BS in Biochemistry, Cal Poly, San Luis Obispo, 1992
PhD in Chemistry, University of California, Santa Barbara, 2000
PostDoc, University of California, Irvine, Cancer Research Institute, 2001-2002
PostDoc, University of California, Irvine, Institute for Brain Aging and Dementia, 2003-2004
Teaching Philosophy
"I see my role as a teacher providing the tools, knowledge and insight necessary to facilitate the active and responsible participation of the student in the learning process. I strive to help the student grasp and apply knowledge and concepts and to enlighten them as to their relevancy to the profession of pharmacy. ‘Learn by doing' is a unifying learning style that can benefit every student. It gives the student an opportunity to practice critical thinking, to use the skills that are being developed and assess progress. It also provides a sense of satisfaction that goals are being met and positive reinforcement for the student and instructor. In my courses I work toward a ‘learn by doing' methodology by providing in class problem solving, as well as discussion/lab sessions, self-assessment problem sets and quizzes. For some topics I provide outside reading material from texts, original research papers and my own topical narratives."
Courses
PCSP 211 — Drug Design
PCSP 208 — Pharmaceutical Analysis
PCSP 203 — Laboratory Management
PCSP 209 — Technical Writing
PCSP 397 — Graduate Research
PHRM 117 — Principles and Application of Dosage Forms
PHAR 341 — ICS: Cardiovascular Disease I Foundations
PHAR 343 — ICS: Endocrine Disorders
Research Summary
“Design and synthesis of anti-tumor cell quinazoline-based kinase inhibitors. We have designed quinazoline-based kinase inhibitors that show potent inhibition of tumor cell lines. The first are piperazinylpyrimidine derivatives, one chemotype of which are sub-microM binders of the ATP binding site of the platelet-derived growth factor receptor (PDGFR) family of kinases (PDGFRa, PDGFRb, KIT, Flt-3, CSF-1). These molecules showed a selective pattern of activity on the NCI-60 tumor cell panel. The significance of this is that one molecule was selective for oncogenic forms of KIT compared to wild-type KIT and was optimized and demonstrated in vivo activity. In a related project a different quinazoline chemotype showed significant inhibition of the Nf-κB signaling pathway and tumor cell proliferation while initiating apoptosis.
"Additionally, the design and synthesis of kinase inhibitors has allowed us to use them as biological probes to investigate potential therapeutic targets of significance to cancer. For example, we discovered that CDK8, a target in some colon cancers, may also be a target in some triple negative breast cancers. We have also used another molecule discovered in my lab as a chemical probe, in collaboration with Dr. Chan’s lab, that led to the discovery that the aryl hydrocarbon receptor (AhR) undergoes chaperone-mediated autophagy in triple negative breast cancer cells.”
Research Interests
- Drug discovery/design for cancer
- Peptides/peptidomimetics as drugs
Scholarly Activity
Xu, L.; Russu, W.A. “Molecular docking and synthesis of novel quinazoline analogues as inhibitors of transcription factors NF-kB activation and their anti-cancer activities.” Bioorg. Med. Chem. 2013, 21, 540-546.

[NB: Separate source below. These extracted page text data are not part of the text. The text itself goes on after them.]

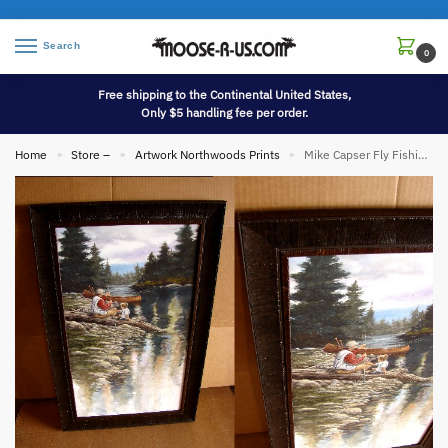
Search
0
Free shipping to the Continental United States,
Only $5 handling fee per order.
Home
Store –
Artwork Northwoods Prints
Mike Capser Fly Fishing Framed Prints Mike Capser
»
»
»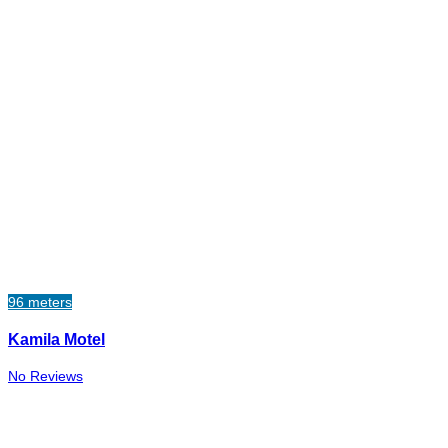
96 meters
Kamila Motel
No Reviews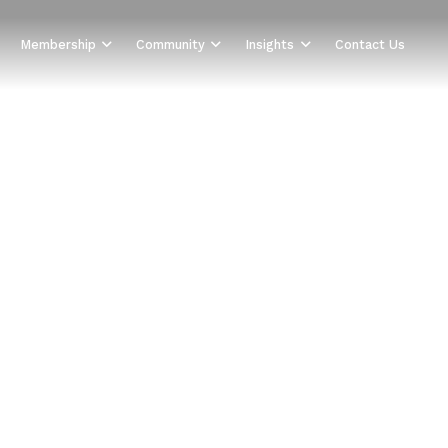
Membership
Community
Insights
Contact Us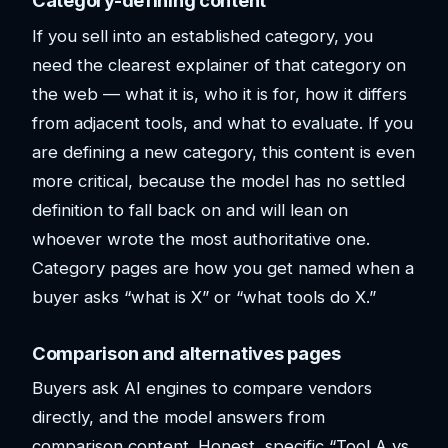
Category-defining content
If you sell into an established category, you
need the clearest explainer of that category on
the web — what it is, who it is for, how it differs
from adjacent tools, and what to evaluate. If you
are defining a new category, this content is even
more critical, because the model has no settled
definition to fall back on and will lean on
whoever wrote the most authoritative one.
Category pages are how you get named when a
buyer asks “what is X” or “what tools do X.”
Comparison and alternatives pages
Buyers ask AI engines to compare vendors
directly, and the model answers from
comparison content. Honest, specific “Tool A vs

Shallal, H. M.; Russu, W. A. “Understanding the Molecular Basis of Tyrosine Kinase Intrinsic Promiscuity Toward Binding Type-I and Type-II Kinase Inhibitors. KIT versus INSR as a Case Study.” IJRDO-J. Biol. Sci. 2017, 3(11), 1-25.
Wilson, E. A.; Shallal, H. M.; Russu, W. A. “Preliminary in vitro and in vivo investigation of a potent platelet derived growth factor receptor (PDGFR) family kinase inhibitor.” Bioorg. Med. Chem. Lett. 2018, 28, 1781-1784.
Spear, J. M.; Lu, Z.; Russu, W. A. “Pharmacological inhibition of CDK8 in triple negative breast cancer cell line MDA-MB-468 increases E2F1 protein, induces phosphorylation of STAT3 and apoptosis.” Molecules 2020, 25, 5728.